State Sen. Barry Finegold was enjoying Election Night with family, friends and supporters at Palmers Restaurant last night. Finegold bested State Rep. Paul Adams, 65 percent to 35 percent, to reclaim his seat in the Second Essex and Middlesex Senate District.
His initial reaction, Finegold said, was immense gratitude toward the people around him and his supporters everywhere.
"I am very humbled by the outpouring of support," said Finegold.
Finegold also made several general statements about the issues he'll fight for during his second term as state senator in the Second Essex and Middlesex District, which includes Andover, Tewksbury, Lawrence and Dracut.
"We are going to continue to work on issues like the I-95 Interchange, fighting for education dollars for Andover, being responsive with the constituents, just working harder," said Finegold.
Final election results for Finegold's win were eventually released Wednesday afternoon. Finegold beat Adams, 44,223 votes to Adams' 23,648 votes.
Finegold also addressed the race itself and his opponent.
"I give a lot of credit to Paul Adams. He worked really hard," Finegold said.

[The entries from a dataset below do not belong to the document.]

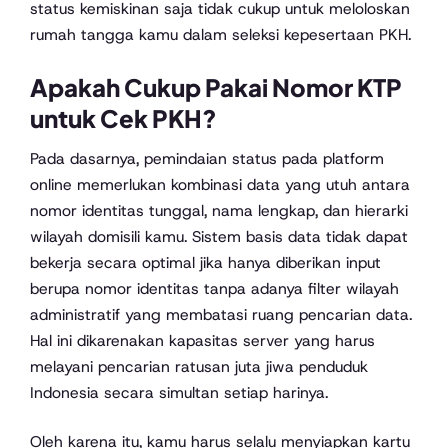
status kemiskinan saja tidak cukup untuk meloloskan
rumah tangga kamu dalam seleksi kepesertaan PKH.
Apakah Cukup Pakai Nomor KTP
untuk Cek PKH?
Pada dasarnya, pemindaian status pada platform
online memerlukan kombinasi data yang utuh antara
nomor identitas tunggal, nama lengkap, dan hierarki
wilayah domisili kamu. Sistem basis data tidak dapat
bekerja secara optimal jika hanya diberikan input
berupa nomor identitas tanpa adanya filter wilayah
administratif yang membatasi ruang pencarian data.
Hal ini dikarenakan kapasitas server yang harus
melayani pencarian ratusan juta jiwa penduduk
Indonesia secara simultan setiap harinya.
Oleh karena itu, kamu harus selalu menyiapkan kartu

In regards to his own success in the race, Finegold said he and his team worked hard to send the right message to voters.

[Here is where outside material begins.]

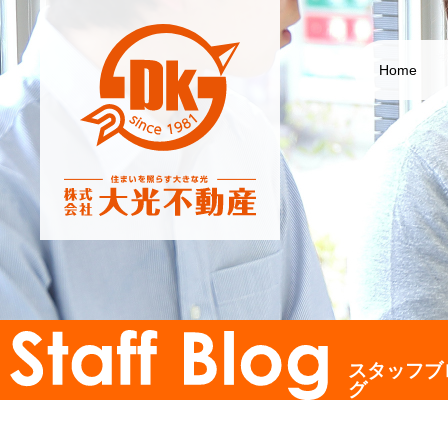
Home
スタッフブ
グ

"We just made sure we talked about using common sense, working across party lines and being someone who got things done," said Fingeold.
In addition to the I-95 interchange and education aid, Finegold said that he's hoping to help stimulate the local and state economy during his second term as state senator.
"I want make sure we have a good business environment. I want to look at unemployment insurance and worker's comp to see if we can reform some of those areas," said Finegold.
Finegold also said he's also concerned about the state budget.
"I want to make sure that the state continues at a balanced budget," said Finegold. "And make sure we have an economy that can provide jobs for people out there."
Dedication to Joni
When addressing the crowd at Palmers, Finegold commented on the highs and lows of the year, including the passing Finegold's sister Joni Alicia Finegold, who lost an 18-month battle with non-smoking related lung cancer last July.
"I talked a lot about what an up and down year it's been. The birth of my son is probably the high and losing my sister was the low," said Finegold. "I wanted to dedicate this one to her tonight. She was a person who, in a lot of ways, inspired me."
Joni Alicia Finegold was accepted into the US Foreign Service Division at the age of 23, one of the youngest ever to hold the position.
"That to me was normal so I got involved younger," said Finegold. "Even though she's not here, I know she's looking down on us."